-- Task requirements --
Word for word, copy out the records given below.

-- Data provided --
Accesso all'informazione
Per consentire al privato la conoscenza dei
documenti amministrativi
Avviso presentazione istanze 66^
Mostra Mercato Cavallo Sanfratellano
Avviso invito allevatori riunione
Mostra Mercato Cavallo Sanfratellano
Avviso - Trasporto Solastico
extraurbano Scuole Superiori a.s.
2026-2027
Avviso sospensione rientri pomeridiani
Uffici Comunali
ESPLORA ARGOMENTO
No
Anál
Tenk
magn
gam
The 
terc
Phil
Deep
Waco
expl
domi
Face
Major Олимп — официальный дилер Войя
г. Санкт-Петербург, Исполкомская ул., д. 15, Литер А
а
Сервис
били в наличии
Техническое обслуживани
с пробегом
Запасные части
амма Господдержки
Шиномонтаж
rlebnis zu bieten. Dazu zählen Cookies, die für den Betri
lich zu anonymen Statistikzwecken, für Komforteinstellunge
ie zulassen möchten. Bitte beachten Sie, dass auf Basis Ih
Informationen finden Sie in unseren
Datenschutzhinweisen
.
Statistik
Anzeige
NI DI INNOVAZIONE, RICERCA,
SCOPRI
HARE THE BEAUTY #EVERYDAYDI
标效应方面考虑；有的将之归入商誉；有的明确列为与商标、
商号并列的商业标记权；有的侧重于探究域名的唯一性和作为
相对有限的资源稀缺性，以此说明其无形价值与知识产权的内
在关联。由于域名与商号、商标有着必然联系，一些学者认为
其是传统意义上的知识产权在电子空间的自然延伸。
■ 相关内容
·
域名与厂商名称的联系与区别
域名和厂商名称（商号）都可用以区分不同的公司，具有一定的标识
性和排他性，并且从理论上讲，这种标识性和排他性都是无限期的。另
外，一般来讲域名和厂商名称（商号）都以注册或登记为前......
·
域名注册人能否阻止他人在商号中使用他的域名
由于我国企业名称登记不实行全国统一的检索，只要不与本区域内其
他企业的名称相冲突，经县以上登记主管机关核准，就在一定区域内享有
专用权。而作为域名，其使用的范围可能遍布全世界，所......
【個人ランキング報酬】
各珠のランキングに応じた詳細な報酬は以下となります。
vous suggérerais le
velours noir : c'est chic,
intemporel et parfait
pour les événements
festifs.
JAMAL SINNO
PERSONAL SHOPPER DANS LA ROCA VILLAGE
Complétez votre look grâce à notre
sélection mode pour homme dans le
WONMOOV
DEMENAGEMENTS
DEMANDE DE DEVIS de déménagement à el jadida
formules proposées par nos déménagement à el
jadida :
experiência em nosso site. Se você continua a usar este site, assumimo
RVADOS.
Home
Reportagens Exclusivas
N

-- Result of this task --
Accesso all'informazione
Per consentire al privato la conoscenza dei
documenti amministrativi
Avviso presentazione istanze 66^
Mostra Mercato Cavallo Sanfratellano
Avviso invito allevatori riunione
Mostra Mercato Cavallo Sanfratellano
Avviso - Trasporto Solastico
extraurbano Scuole Superiori a.s.
2026-2027
Avviso sospensione rientri pomeridiani
Uffici Comunali
ESPLORA ARGOMENTO
No
Anál
Tenk
magn
gam
The 
terc
Phil
Deep
Waco
expl
domi
Face
Major Олимп — официальный дилер Войя
г. Санкт-Петербург, Исполкомская ул., д. 15, Литер А
а
Сервис
били в наличии
Техническое обслуживани
с пробегом
Запасные части
амма Господдержки
Шиномонтаж
rlebnis zu bieten. Dazu zählen Cookies, die für den Betri
lich zu anonymen Statistikzwecken, für Komforteinstellunge
ie zulassen möchten. Bitte beachten Sie, dass auf Basis Ih
Informationen finden Sie in unseren
Datenschutzhinweisen
.
Statistik
Anzeige
NI DI INNOVAZIONE, RICERCA,
SCOPRI
HARE THE BEAUTY #EVERYDAYDI
标效应方面考虑；有的将之归入商誉；有的明确列为与商标、
商号并列的商业标记权；有的侧重于探究域名的唯一性和作为
相对有限的资源稀缺性，以此说明其无形价值与知识产权的内
在关联。由于域名与商号、商标有着必然联系，一些学者认为
其是传统意义上的知识产权在电子空间的自然延伸。
■ 相关内容
·
域名与厂商名称的联系与区别
域名和厂商名称（商号）都可用以区分不同的公司，具有一定的标识
性和排他性，并且从理论上讲，这种标识性和排他性都是无限期的。另
外，一般来讲域名和厂商名称（商号）都以注册或登记为前......
·
域名注册人能否阻止他人在商号中使用他的域名
由于我国企业名称登记不实行全国统一的检索，只要不与本区域内其
他企业的名称相冲突，经县以上登记主管机关核准，就在一定区域内享有
专用权。而作为域名，其使用的范围可能遍布全世界，所......
【個人ランキング報酬】
各珠のランキングに応じた詳細な報酬は以下となります。
vous suggérerais le
velours noir : c'est chic,
intemporel et parfait
pour les événements
festifs.
JAMAL SINNO
PERSONAL SHOPPER DANS LA ROCA VILLAGE
Complétez votre look grâce à notre
sélection mode pour homme dans le
WONMOOV
DEMENAGEMENTS
DEMANDE DE DEVIS de déménagement à el jadida
formules proposées par nos déménagement à el
jadida :
experiência em nosso site. Se você continua a usar este site, assumimo
RVADOS.
Home
Reportagens Exclusivas
N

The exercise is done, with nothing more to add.